▸ What this task involves
Every line below that includes the word "account" needs to be copied.

▸ Given information
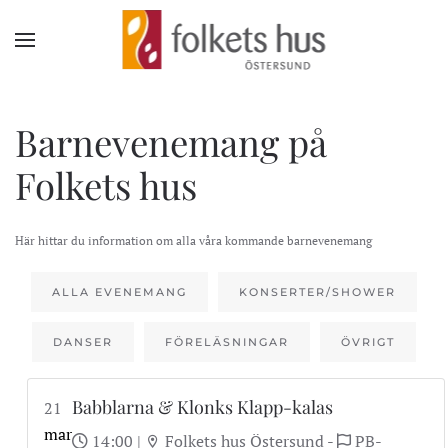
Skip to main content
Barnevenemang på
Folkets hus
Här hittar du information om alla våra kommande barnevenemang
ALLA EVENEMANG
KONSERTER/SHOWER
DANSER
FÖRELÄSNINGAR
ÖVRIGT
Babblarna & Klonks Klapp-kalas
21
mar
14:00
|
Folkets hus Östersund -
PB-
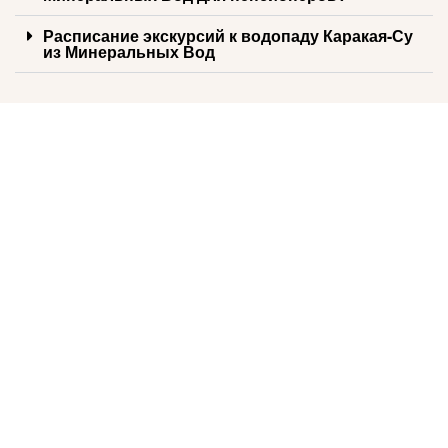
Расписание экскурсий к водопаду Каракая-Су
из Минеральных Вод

...

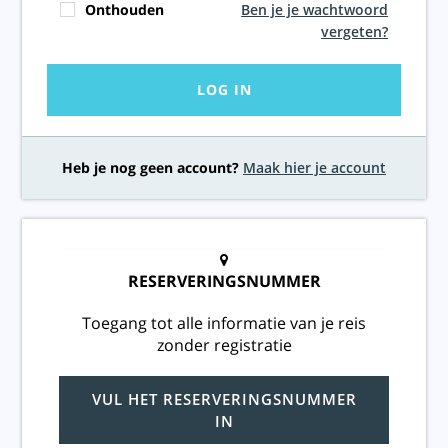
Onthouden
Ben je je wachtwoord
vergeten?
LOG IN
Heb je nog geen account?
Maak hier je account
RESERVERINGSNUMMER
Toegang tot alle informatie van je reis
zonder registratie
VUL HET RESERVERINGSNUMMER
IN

▸ Task output
Heb je nog geen account?
Maak hier je account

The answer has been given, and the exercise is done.